Below are the records. Retype, exactly, the lines from the first through the line with "trasy przyprawia o", and leave out the pictures.

-------- SUPPLIED MATERIAL --------

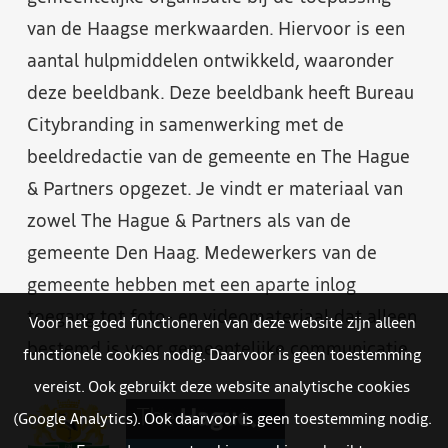
van de Haagse merkwaarden. Hiervoor is een
aantal hulpmiddelen ontwikkeld, waaronder
deze beeldbank. Deze beeldbank heeft Bureau
Citybranding in samenwerking met de
beeldredactie van de gemeente en The Hague
& Partners opgezet. Je vindt er materiaal van
zowel The Hague & Partners als van de
gemeente Den Haag. Medewerkers van de
gemeente hebben met een aparte inlog
toegang tot foto- en videomateriaal dat alleen
Voor het goed functioneren van deze website zijn alleen
bestemd is voor gemeentelijke communicatie.
functionele cookies nodig. Daarvoor is geen toestemming
vereist. Ook gebruikt deze website analytische cookies
(Google Analytics). Ook daarvoor is geen toestemming nodig.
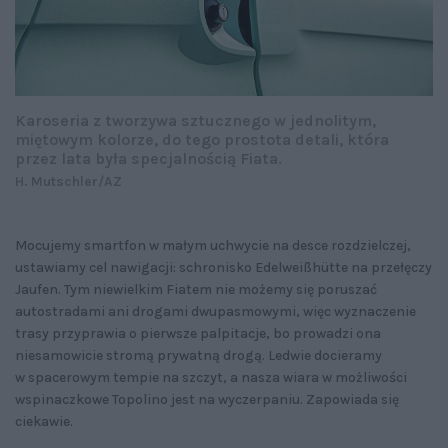
Karoseria z tworzywa sztucznego w jednolitym,
miętowym kolorze, do tego prostota detali, która
przez lata była specjalnością Fiata.
H. Mutschler/AZ
Mocujemy smartfon w małym uchwycie na desce rozdzielczej,
ustawiamy cel nawigacji: schronisko Edelweißhütte na przełęczy
Jaufen. Tym niewielkim Fiatem nie możemy się poruszać
autostradami ani drogami dwupasmowymi, więc wyznaczenie
trasy przyprawia o pierwsze palpitacje, bo prowadzi ona
niesamowicie stromą prywatną drogą. Ledwie docieramy
w spacerowym tempie na szczyt, a nasza wiara w możliwości
wspinaczkowe Topolino jest na wyczerpaniu. Zapowiada się
ciekawie.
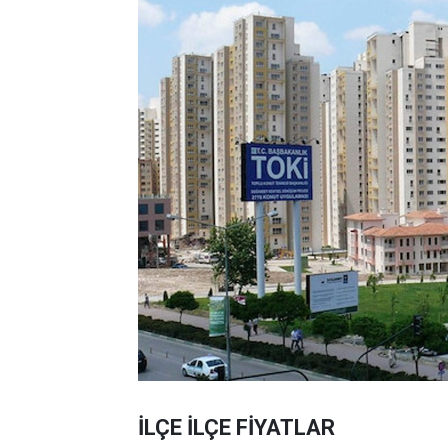
İLÇE İLÇE FİYATLAR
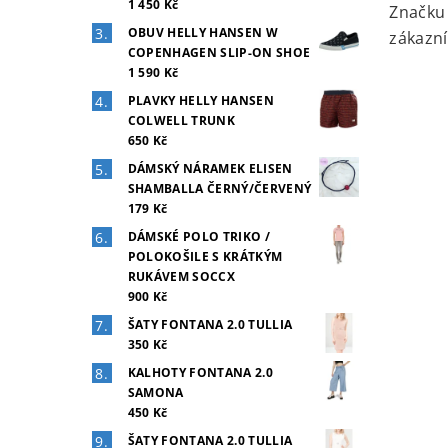
1 450 Kč
Značk
OBUV HELLY HANSEN W
zákazní
COPENHAGEN SLIP-ON SHOE
1 590 Kč
PLAVKY HELLY HANSEN
COLWELL TRUNK
650 Kč
DÁMSKÝ NÁRAMEK ELISEN
SHAMBALLA ČERNÝ/ČERVENÝ
179 Kč
DÁMSKÉ POLO TRIKO /
POLOKOŠILE S KRÁTKÝM
RUKÁVEM SOCCX
900 Kč
ŠATY FONTANA 2.0 TULLIA
350 Kč
KALHOTY FONTANA 2.0
SAMONA
450 Kč
ŠATY FONTANA 2.0 TULLIA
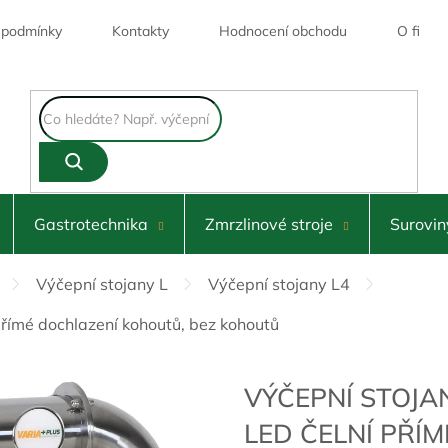
 podmínky
Kontakty
Hodnocení obchodu
O firmě
Zvolte
varia
Gastrotechnika
Zmrzlinové stroje
Surovin
Výčepní stojany L
Výčepní stojany L4
přímé dochlazení kohoutů, bez kohoutů
VÝČEPNÍ STOJA
LED ČELNÍ PŘÍ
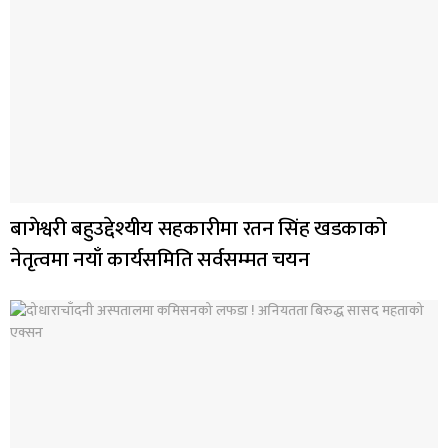
बागेश्वरी बहुउद्देश्यीय सहकारीमा रतन सिंह खडकाको
नेतृत्वमा नयाँ कार्यसमिति सर्वसम्मत चयन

--------

RESULT =>
van de Haagse merkwaarden. Hiervoor is een
aantal hulpmiddelen ontwikkeld, waaronder
deze beeldbank. Deze beeldbank heeft Bureau
Citybranding in samenwerking met de
beeldredactie van de gemeente en The Hague
& Partners opgezet. Je vindt er materiaal van
zowel The Hague & Partners als van de
gemeente Den Haag. Medewerkers van de
gemeente hebben met een aparte inlog
toegang tot foto- en videomateriaal dat alleen
Voor het goed functioneren van deze website zijn alleen
bestemd is voor gemeentelijke communicatie.
functionele cookies nodig. Daarvoor is geen toestemming
vereist. Ook gebruikt deze website analytische cookies
(Google Analytics). Ook daarvoor is geen toestemming nodig.
Karoseria z tworzywa sztucznego w jednolitym,
miętowym kolorze, do tego prostota detali, która
przez lata była specjalnością Fiata.
H. Mutschler/AZ
Mocujemy smartfon w małym uchwycie na desce rozdzielczej,
ustawiamy cel nawigacji: schronisko Edelweißhütte na przełęczy
Jaufen. Tym niewielkim Fiatem nie możemy się poruszać
autostradami ani drogami dwupasmowymi, więc wyznaczenie
trasy przyprawia o pierwsze palpitacje, bo prowadzi ona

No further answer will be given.